His far-sighted views on many issues are still relevant and deserve our attention. Now, let us focus on two of them where not only did he declare his stand clearly but also worked for what he viewed would help evolutionary progress.
He had the foresight about the necessity of socialist revolution for our evolutionary progress. He wrote, “There is to be equality of opportunity for all, but also of status for all, for without the last the first cannot be secured; even if it were established, it could not endure (The Human Cycle: The Psychology of Social Development – page 201). On October Revolution he said to AB Purani that he was one of the influences that worked to make it a success (Evening Talks with Sri Aurobindo – Page 474).
We cannot deny the contribution of October Revolution towards human evolution. That brute capitalism made poor children die young after working as chimney sweepers, gives us enough reason to tip our hats to his foresight. Let us recall a line of William Blake’s poem, “The Chimney Sweeper: When my mother died I was very young”, “So your chimneys I sweep & in soot I sleep.”
As a result of October revolution many socialist states emerged to take care of the potentialities in every human being. Human evolution again discarded dictatorship of the proletariat of socialism as it had earlier thrown out laissez-faire liberty of market players. But contribution of socialism in human evolution can never be denied as modern welfare states have come to balance between liberty of capitalism and equality of socialism.
All modern welfare states including the United States of America have accepted the ideas of socialism in their policy of giving social security to the people like health care and handsome allowance for the unemployed.
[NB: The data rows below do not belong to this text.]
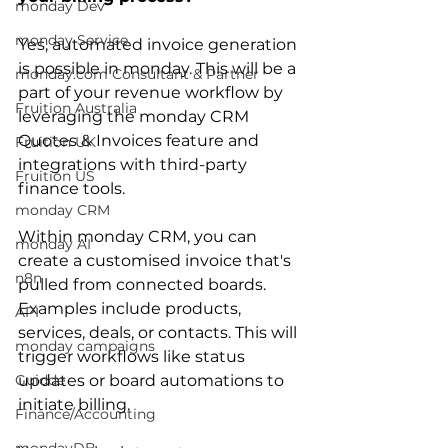
monday Dev
monday Service
Yes, automated invoice generation 
is possible in monday. This will be a 
monday.com Consultant & Partner
part of your revenue workflow by 
Fruition Australia
leveraging the monday CRM 
Quotes & Invoices feature and 
Fruition UK
integrations with third-party 
Fruition US
finance tools. 
monday CRM
Within monday CRM, you can 
monday AI
create a customised invoice that's 
n8n
pulled from connected boards. 
Examples include products, 
API
services, deals, or contacts. This will 
monday campaigns
trigger workflows like status 
Guidde
updates or board automations to 
initiate billing.
Finance/Accounting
As a matter of fact, a truly welfare state is more inclined to socialism than far right capitalism. The Indian Constitution has embraced the spirit of socialism in the Preamble and in the Directive Principles of State Policy “to secure a social order for the promotion of welfare of the people.”
Again he did not restrict himself by expressing his views against the Nazis but also used his force against it in the Second World War much to the dislike of many people in Pondicherry Ashram in particular and in India in general. They failed to understand why Sri Aurobindo who once suffered at the hands of the British, was opposing an enemy of the British and the Allies. As a matter of fact, many Indians at that time were happy that England was attacked because of their hatred of British domination.
But he clearly wrote in a letter, “Avowedly and openly, Nazi Germany today stands for the reversal of this evolutionary tendency, for the destruction of the new international outlook, the new Dharma, for a reversion not only to the past, but to a far-back primitive and barbaric ideal (Letters on Himself and the Ashram, Page – 215). He followed the second world war in every possible detail from reading newspapers to listening to the news bulletins of the BBC. He did whatever he could spiritually to defeat the Axis Powers. That Nazis used a phobia called antisemitism to kill 6 million Jews in the Holocaust was one of the many reasons to admire his foresight about the danger of Nazism.
Rabindranath Tagore wrote in his long poem, Namaskar, “Aurobindo, take the salute of Rabindra”. Tagore went on to describe him in the poem as the saviour with the lamp of God. That he really was.